Recording vs. capturing
There’s a real difference between recording a meeting and capturing it. Recording is writing down what was said. Capturing is writing down what matters for people who weren’t there, or for you in three weeks when the context has faded.
They’re not the same skill. A recording might faithfully document that “the team discussed the migration timeline.” A capture says “decided: migration moves to Q3, Sofia owns the infra prep, target date is August 15.”
Most meeting notes are recordings. They’re accurate but useless.
what to actually write down
The simplest framework I’ve found is DADO. Four things:
- Decisions – what got decided, and by whom
- Action items – who is doing what
- Deadlines – by when
- Open questions – what’s unresolved and who needs to answer it
That’s it. A meeting where you capture those four things reliably produces notes that actually drive work after the meeting ends.
Everything else is optional context. Background, discussion summary, disagreements that didn’t resolve into a decision, interesting ideas that got parked. Some meetings benefit from having more of that documented. Most don’t.
One thing I’ve noticed: the “open questions” category is the most commonly skipped, which is exactly backwards. Open questions are the things that will come back and bite you later. Writing them down, with an owner assigned, is the difference between “we need to revisit the permissions model” turning into a real ticket versus disappearing until someone runs into the problem in production.
the laptop vs. pen debate
There’s a Princeton study that found handwritten note-takers performed better on conceptual questions than laptop note-takers. The paper is real (Pam Mueller and Daniel Oppenheimer, 2014). The finding is real. The catch is that it measured learning, not documentation.
If your goal is to learn and retain the meeting content, pen and paper probably wins. If your goal is to produce a shared artifact that your whole team can reference and search, pen loses badly. I’d also add: in a fast-moving technical discussion, typing is faster, and faster capture means fewer gaps.
I think the laptop-vs-pen debate is mostly a distraction from the real question, which is: what are you trying to produce?
virtual meetings are different
In person, you can glance at someone’s face and tell whether they understood a decision or need clarification. On Zoom you can’t, or at least not as well. This means your notes need to be more explicit about what was decided, because there’s more ambiguity about whether everyone in the call was tracking the conversation equally.

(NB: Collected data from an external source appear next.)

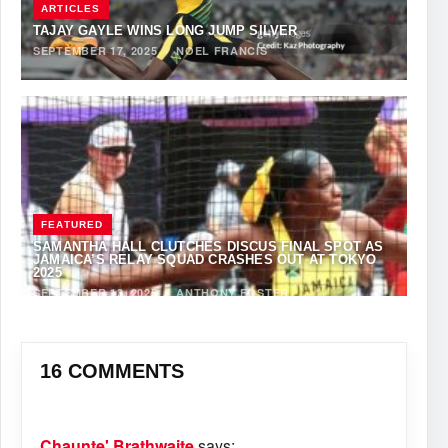
ARTICLES
TAJAY GAYLE WINS LONG JUMP SILVER
SEPTEMBER 17, 2025
·
NOEL FRANCIS
FEATURED
SAMANTHA HALL CLUTCHES DISCUS FINAL SPOT AS
JAMAICA’S RELAY SQUAD CRASHES OUT AT TOKYO
2025
SEPTEMBER 13, 2025
·
ANTHONY FOSTER
16 COMMENTS
Chaunte' Brathwaite
says:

The practical consequence: in virtual meetings, I’ve found it useful to do a 60-second verbal summary at the end before the call ends. “Here’s what I heard as the decisions and next steps, does anyone want to correct anything?” That surfaces misalignments before they become problems, and it means the written notes have been validated by at least one other person.

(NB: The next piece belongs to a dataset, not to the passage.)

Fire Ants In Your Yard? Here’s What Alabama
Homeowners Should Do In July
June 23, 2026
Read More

For virtual meetings especially, AI note-taking tools have gotten genuinely useful. Craqly can transcribe and summarize meeting content in real time, which means you can focus on actually participating in the meeting rather than trying to write and think simultaneously. The summaries aren’t perfect (no tool’s are), but they give you a solid base to edit rather than starting from a blank document.
the template question
Templates help if you’re in a lot of similar meetings. A recurring 1:1 has a different structure than a project kickoff, which has a different structure than an incident review. Having a starting template for each of those isn’t bureaucracy; it’s consistency that makes the notes easier to scan later.
The minimal template for most meetings: date, attendees, decisions (with owner), action items (owner + deadline), open questions (owner). That fits in five lines and takes less than two minutes to set up.

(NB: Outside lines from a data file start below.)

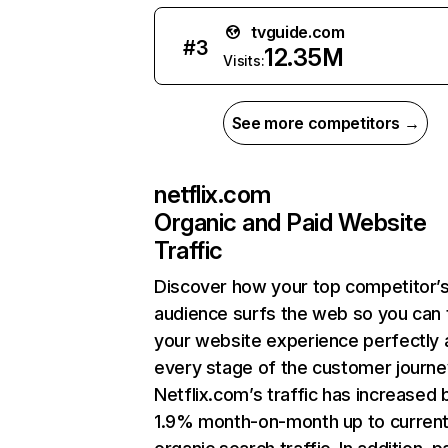
tvguide.com
#
3
12.35M
Visits:
See more competitors →
netflix.com
Organic and Paid Website
Traffic
Discover how your top competitor’
audience surfs the web so you can t
your website experience perfectly 
every stage of the customer journe
Netflix.com’s traffic has increased 
1.9% month-on-month up to curren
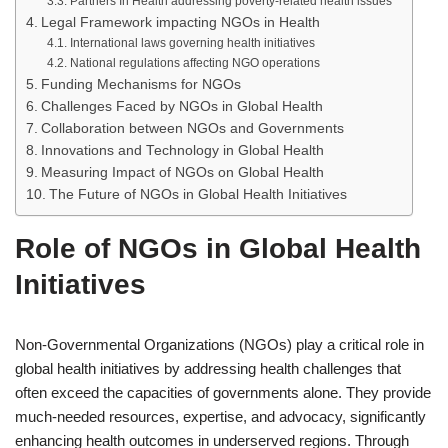
Partners In Health addressing poverty-related health issues
Legal Framework impacting NGOs in Health
International laws governing health initiatives
National regulations affecting NGO operations
Funding Mechanisms for NGOs
Challenges Faced by NGOs in Global Health
Collaboration between NGOs and Governments
Innovations and Technology in Global Health
Measuring Impact of NGOs on Global Health
The Future of NGOs in Global Health Initiatives
Role of NGOs in Global Health
Initiatives
Non-Governmental Organizations (NGOs) play a critical role in
global health initiatives by addressing health challenges that
often exceed the capacities of governments alone. They provide
much-needed resources, expertise, and advocacy, significantly
enhancing health outcomes in underserved regions. Through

Getting the notes out fast
Notes sent within ten minutes of a meeting ending are significantly more useful than notes sent the next morning. (I don’t have a study on this specifically, but ask anyone who’s tried both.) The reason is partly accuracy (your memory of what happened is fresher) and partly behavioral (people are more likely to act on something that arrives while they’re still thinking about the meeting).
The flip side of this: don’t send notes so fast that they’re incomplete. A partial set of action items is worse than a complete set sent an hour later, because people will act on the partial version and then be confused when the full version arrives.
That said: if you can send the DADO items within the first 15 minutes, do it. The rest of the context can follow.